▸ **RAW DATA**:
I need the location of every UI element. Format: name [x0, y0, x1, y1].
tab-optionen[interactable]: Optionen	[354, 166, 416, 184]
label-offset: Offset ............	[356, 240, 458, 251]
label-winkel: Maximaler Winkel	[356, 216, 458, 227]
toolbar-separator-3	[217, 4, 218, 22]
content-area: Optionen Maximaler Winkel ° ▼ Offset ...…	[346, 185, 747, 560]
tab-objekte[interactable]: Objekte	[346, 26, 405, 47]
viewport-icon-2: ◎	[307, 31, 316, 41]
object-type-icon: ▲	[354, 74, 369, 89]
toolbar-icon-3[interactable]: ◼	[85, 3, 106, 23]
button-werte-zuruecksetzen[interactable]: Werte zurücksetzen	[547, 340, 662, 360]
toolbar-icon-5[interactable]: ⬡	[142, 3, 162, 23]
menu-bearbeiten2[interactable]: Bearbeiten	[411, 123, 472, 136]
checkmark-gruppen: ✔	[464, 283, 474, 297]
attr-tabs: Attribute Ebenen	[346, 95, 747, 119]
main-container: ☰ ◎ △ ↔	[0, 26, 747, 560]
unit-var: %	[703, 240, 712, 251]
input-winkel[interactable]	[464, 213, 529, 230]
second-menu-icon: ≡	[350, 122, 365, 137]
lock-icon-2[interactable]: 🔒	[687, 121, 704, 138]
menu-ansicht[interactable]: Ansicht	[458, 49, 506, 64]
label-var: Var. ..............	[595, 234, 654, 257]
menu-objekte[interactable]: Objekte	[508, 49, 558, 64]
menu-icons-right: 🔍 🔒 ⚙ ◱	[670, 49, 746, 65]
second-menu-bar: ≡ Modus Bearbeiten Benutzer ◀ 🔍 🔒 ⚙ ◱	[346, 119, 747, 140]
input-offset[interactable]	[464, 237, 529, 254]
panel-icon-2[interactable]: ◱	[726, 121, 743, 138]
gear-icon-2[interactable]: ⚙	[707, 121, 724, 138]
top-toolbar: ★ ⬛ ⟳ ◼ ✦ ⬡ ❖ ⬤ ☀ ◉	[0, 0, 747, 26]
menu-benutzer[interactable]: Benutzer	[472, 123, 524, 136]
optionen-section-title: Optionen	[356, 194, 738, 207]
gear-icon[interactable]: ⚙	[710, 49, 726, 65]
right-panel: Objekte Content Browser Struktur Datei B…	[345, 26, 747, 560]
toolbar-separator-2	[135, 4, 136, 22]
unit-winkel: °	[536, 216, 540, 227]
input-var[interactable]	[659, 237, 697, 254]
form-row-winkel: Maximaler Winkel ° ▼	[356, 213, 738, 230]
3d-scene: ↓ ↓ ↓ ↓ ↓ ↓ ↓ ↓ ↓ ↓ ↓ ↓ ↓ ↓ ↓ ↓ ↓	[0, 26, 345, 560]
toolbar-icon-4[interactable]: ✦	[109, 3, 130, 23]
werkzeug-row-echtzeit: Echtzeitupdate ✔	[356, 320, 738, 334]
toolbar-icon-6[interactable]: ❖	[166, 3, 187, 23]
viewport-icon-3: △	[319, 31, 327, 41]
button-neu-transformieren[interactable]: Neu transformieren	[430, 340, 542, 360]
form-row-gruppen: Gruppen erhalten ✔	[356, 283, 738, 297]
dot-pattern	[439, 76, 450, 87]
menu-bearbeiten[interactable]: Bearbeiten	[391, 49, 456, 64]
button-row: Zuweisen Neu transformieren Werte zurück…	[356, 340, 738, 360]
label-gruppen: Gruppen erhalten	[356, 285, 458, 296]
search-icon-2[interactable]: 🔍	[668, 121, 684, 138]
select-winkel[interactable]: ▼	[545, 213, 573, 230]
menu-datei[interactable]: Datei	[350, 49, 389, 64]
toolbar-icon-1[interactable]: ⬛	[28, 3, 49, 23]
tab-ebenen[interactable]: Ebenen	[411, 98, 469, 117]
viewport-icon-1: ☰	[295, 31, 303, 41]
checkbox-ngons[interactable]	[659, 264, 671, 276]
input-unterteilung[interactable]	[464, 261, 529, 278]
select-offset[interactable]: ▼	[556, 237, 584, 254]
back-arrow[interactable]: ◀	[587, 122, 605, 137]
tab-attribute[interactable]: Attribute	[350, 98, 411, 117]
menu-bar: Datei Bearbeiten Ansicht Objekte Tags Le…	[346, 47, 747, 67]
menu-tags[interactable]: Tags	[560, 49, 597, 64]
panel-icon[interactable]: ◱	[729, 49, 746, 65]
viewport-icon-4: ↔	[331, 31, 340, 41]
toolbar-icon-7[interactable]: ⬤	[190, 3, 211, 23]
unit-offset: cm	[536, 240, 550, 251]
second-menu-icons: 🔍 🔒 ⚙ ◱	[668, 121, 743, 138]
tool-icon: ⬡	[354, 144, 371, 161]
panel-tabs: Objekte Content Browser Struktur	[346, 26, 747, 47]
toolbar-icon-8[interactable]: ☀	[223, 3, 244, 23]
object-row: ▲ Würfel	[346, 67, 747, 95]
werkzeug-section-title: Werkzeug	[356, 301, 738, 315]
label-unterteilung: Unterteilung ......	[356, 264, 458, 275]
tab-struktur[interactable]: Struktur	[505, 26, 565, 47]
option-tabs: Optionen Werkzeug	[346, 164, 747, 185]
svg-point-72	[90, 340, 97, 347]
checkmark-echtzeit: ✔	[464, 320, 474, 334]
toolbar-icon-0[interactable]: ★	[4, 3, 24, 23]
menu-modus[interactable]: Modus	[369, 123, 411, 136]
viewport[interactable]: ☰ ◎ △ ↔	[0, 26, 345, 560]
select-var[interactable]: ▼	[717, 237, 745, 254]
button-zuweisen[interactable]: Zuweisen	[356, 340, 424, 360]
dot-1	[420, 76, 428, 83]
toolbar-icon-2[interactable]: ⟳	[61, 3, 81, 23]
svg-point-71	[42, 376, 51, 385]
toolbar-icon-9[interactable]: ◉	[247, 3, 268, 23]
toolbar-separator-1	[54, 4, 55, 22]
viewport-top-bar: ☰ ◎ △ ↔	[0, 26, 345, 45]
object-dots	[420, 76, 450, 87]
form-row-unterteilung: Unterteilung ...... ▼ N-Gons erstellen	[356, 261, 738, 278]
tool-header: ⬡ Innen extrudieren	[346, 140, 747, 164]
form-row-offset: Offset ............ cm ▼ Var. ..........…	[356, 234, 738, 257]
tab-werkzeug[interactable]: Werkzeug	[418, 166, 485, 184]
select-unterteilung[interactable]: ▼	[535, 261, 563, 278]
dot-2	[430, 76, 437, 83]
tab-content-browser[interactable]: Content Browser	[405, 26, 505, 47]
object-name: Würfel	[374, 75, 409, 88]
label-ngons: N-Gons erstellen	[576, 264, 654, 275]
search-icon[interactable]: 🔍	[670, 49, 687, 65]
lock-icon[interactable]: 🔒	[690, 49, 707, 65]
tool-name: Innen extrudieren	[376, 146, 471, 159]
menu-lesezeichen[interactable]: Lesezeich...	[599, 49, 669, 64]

▸ **YOUR ASSIGNMENT**:
Each line of the records that contains the string "Bearbeiten" must be copied.

▸ **WRITTEN ANSWER**:
menu-bearbeiten2[interactable]: Bearbeiten	[411, 123, 472, 136]
second-menu-bar: ≡ Modus Bearbeiten Benutzer ◀ 🔍 🔒 ⚙ ◱	[346, 119, 747, 140]
menu-bearbeiten[interactable]: Bearbeiten	[391, 49, 456, 64]
menu-bar: Datei Bearbeiten Ansicht Objekte Tags Le…	[346, 47, 747, 67]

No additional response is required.